Healthcare invests heavily in patient experience. Patients often don't feel it.
The stakes of a poor support experience in healthcare are unlike any other industry. Patients contact support not because they want to, but because they need to. At that moment, they are often vulnerable, stressed, and dependent on the interaction going well. When it doesn’t, the cost isn’t a lost sale. It’s broken trust, clinical risk, and sometimes something far worse.
This session focuses on what it actually takes to build healthcare CX that holds up when patients need it most, touching on process complexity, emotional weight, compliance pressure, and human connection at the same time.
Three practitioner perspectives
- Gregorio Uglioni (CX Transformation Leader, former Head of Business Transformation at Kantonsspital Winterthur) opens with why healthcare consistently underperforms on patient experience despite significant investment, and why most CX failures are system design problems, not execution problems.

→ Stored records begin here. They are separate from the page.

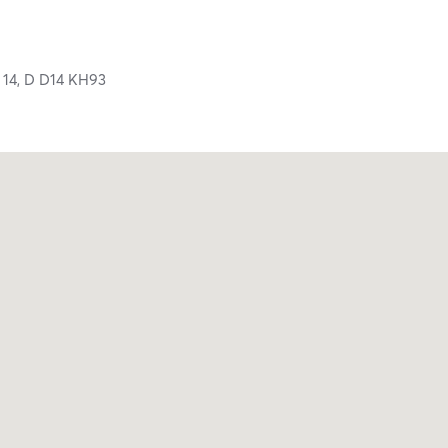
 14,
D
D14 KH93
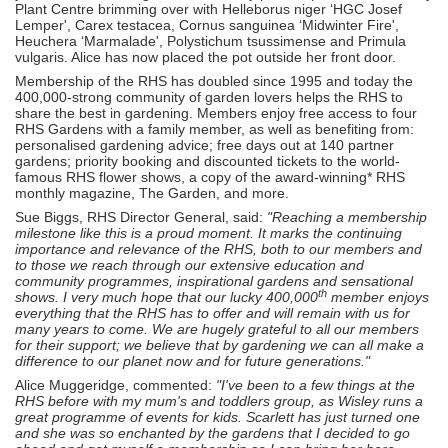
Plant Centre brimming over with Helleborus niger ‘HGC Josef
Lemper', Carex testacea, Cornus sanguinea ‘Midwinter Fire',
Heuchera ‘Marmalade', Polystichum tsussimense and Primula
vulgaris. Alice has now placed the pot outside her front door.
Membership of the RHS has doubled since 1995 and today the
400,000-strong community of garden lovers helps the RHS to
share the best in gardening. Members enjoy free access to four
RHS Gardens with a family member, as well as benefiting from:
personalised gardening advice; free days out at 140 partner
gardens; priority booking and discounted tickets to the world-
famous RHS flower shows, a copy of the award-winning* RHS
monthly magazine, The Garden, and more.
Sue Biggs, RHS Director General, said:
"Reaching a membership
milestone like this is a proud moment. It marks the continuing
importance and relevance of the RHS, both to our members and
to those we reach through our extensive education and
community programmes, inspirational gardens and sensational
th
shows. I very much hope that our lucky 400,000
member enjoys
everything that the RHS has to offer and will remain with us for
many years to come. We are hugely grateful to all our members
for their support; we believe that by gardening we can all make a
difference to our planet now and for future generations."
Alice Muggeridge, commented:
"I've been to a few things at the
RHS before with my mum's and toddlers group, as Wisley runs a
great programme of events for kids. Scarlett has just turned one
and she was so enchanted by the gardens that I decided to go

- Alexandra Budynek (Patient Support Operations Lead, Simply Contact) brings the frontline reality. Running day-to-day support for HATS Group, non-emergency medical transport in London, she speaks to how trust is built or broken in a single call, why emotional intelligence is as critical as product knowledge, how sensitive processes like eligibility checks can either preserve dignity or destroy it, and what agents need to perform well in this emotionally complex environment.
- Daniel Wardell (Enterprise CX & Compliance Leader, Alvaria, formerly 8×8 and Talkdesk) provides the technology and compliance perspective, addressing where AI is genuinely delivering in healthcare and where it is being dangerously oversold, why compliance is not a constraint on good experience but a core part of designing it, and what healthcare CX leaders should be demanding from their technology vendors that they currently are not.
What we discuss
Healthcare customer service doesn’t fail patients only through bad interactions. It fails them through broken systems that were never designed for the environment they operate in. This session examines what fixing that actually looks like:
- System design vs. execution: Why hiring more agents, switching providers, or pushing self-service keeps failing and what needs to change at a structural level before any of those decisions make sense.
- The human moment: Why healthcare interactions are almost never purely transactional, and how trust is built or permanently lost.
- Eligibility, sensitivity, and the limits of script: How to handle processes that feel invasive to patients with empathy and clarity and why rigid process design makes this impossible no matter how good the agent is.
- Automation that helps vs. automation that harms: Why AI works well in low-emotion, repeatable interactions and fails precisely when patients need support most and how to tell the difference before deploying it.
- Compliance as experience design: Why missed disclosures, mishandled data, and improper outbound contact are not just legal failures but patient experience failures that often go unnoticed until trust is already gone.
- Ownership of the patient journey: Why “everyone owns the experience” means nobody does and what real accountability structures look like across organisations, operations, and technology.